With this monumental ensemble Andrés de Vandelvira ends in an extraordinary way the series of interventions carried out in the city of Úbeda, being in any case one of his most outstanding works and one of the most superb examples of 16th century Spanish hospital architecture.


The architectural complex of this Hospital was ornamented with important works of art (paintings, stalls, bars, altarpieces, etc.), which have been partially preserved to this day. The three bars that close the access arches to the church still remain in place, through which and from the main courtyard the faithful could pray or visualize its interior. In 1573 the rejero Juan Álvarez de Molina contracted the making of the three bars in accordance with the sample and conditions made by Andrés de Vandelvira, responsible for the architectural work, but also for a good part of the decorative work. It is known that Vandelvira was a good connoisseur and designer of the fence technique. Domínguez Cubero believes that "(... the Renaissance grille of Jaén was born by Úbeda and precisely due to designs by Andrés de Vandelvira ...)".

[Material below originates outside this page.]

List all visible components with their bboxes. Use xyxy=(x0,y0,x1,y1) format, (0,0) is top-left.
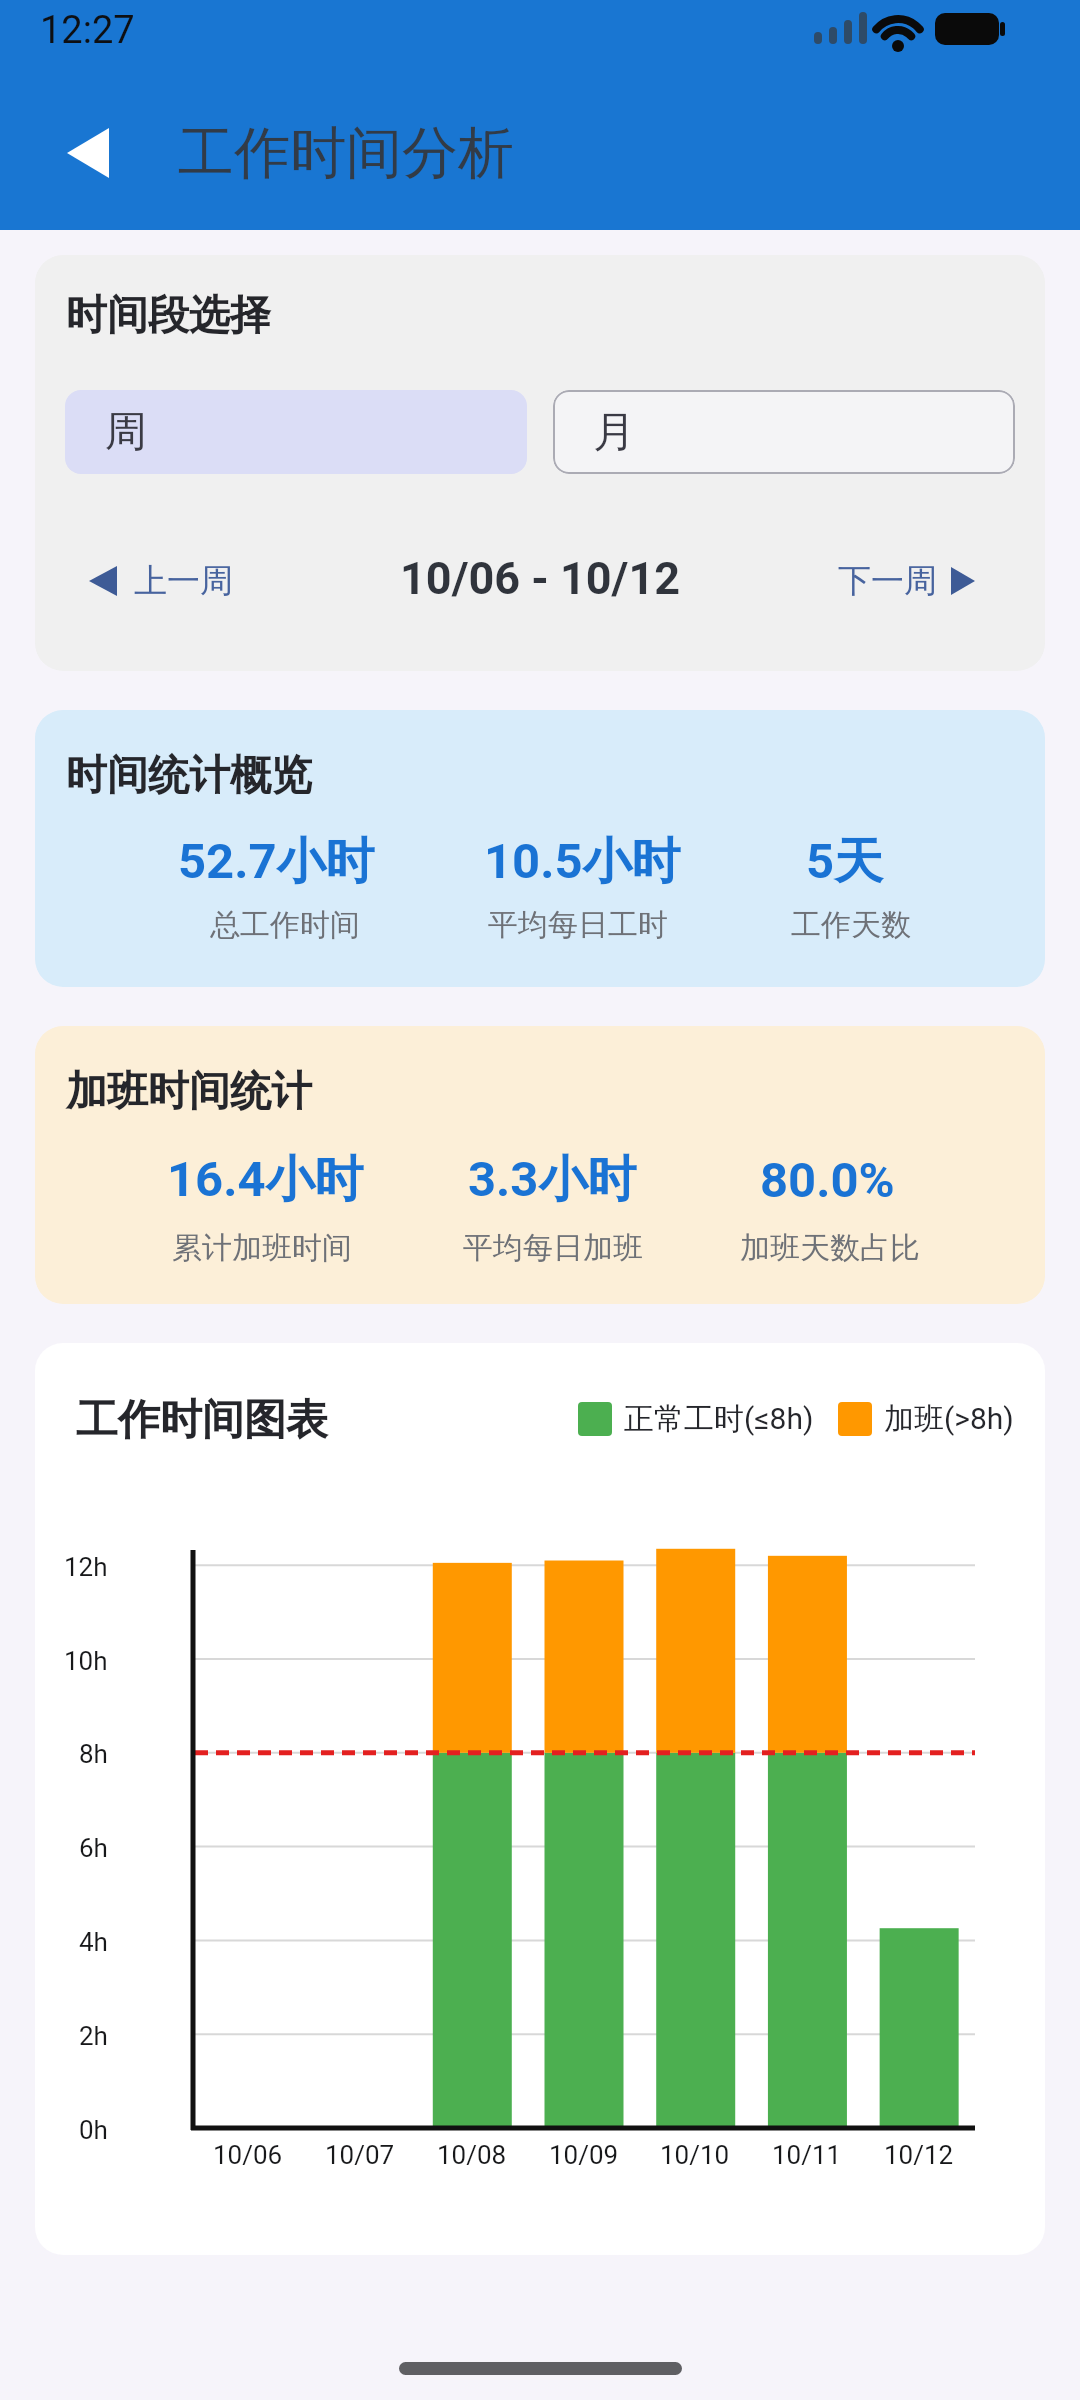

The fresco pictorial program developed in the large stairwell, church, antechrist and sacristy was of great importance throughout the last quarter of the 16th century, all attributed to the painters Gabriel Rosales and Pedro de Raxis. Bishops, virgins, kings of Spain, the great shield of the founder Diego de los Cobos, etc .; in the antecristy, prophets, Atlanteans and caryatids; in the sacristy Olympian gods, Church Fathers, founders of religious orders and heraldic shields; in the church, the punishment of Adam and Eve, the death of Abel and imitation of marbles and cartouches with epigraphy; in the basement original sin and expulsion from Paradise. The great altarpiece (destroyed among other furniture in 1936) was carved by Blas Briñón and Luis de Zayas, with gilding and painting by the painters Rosales and Rajis. De Rajis is the canvas of a Santiago Matamoros hanging in the chapel on the Epistle side. Briñon also carved the stalls, whose recomposed remains - like an altarpiece - can be admired in the Main Chapel.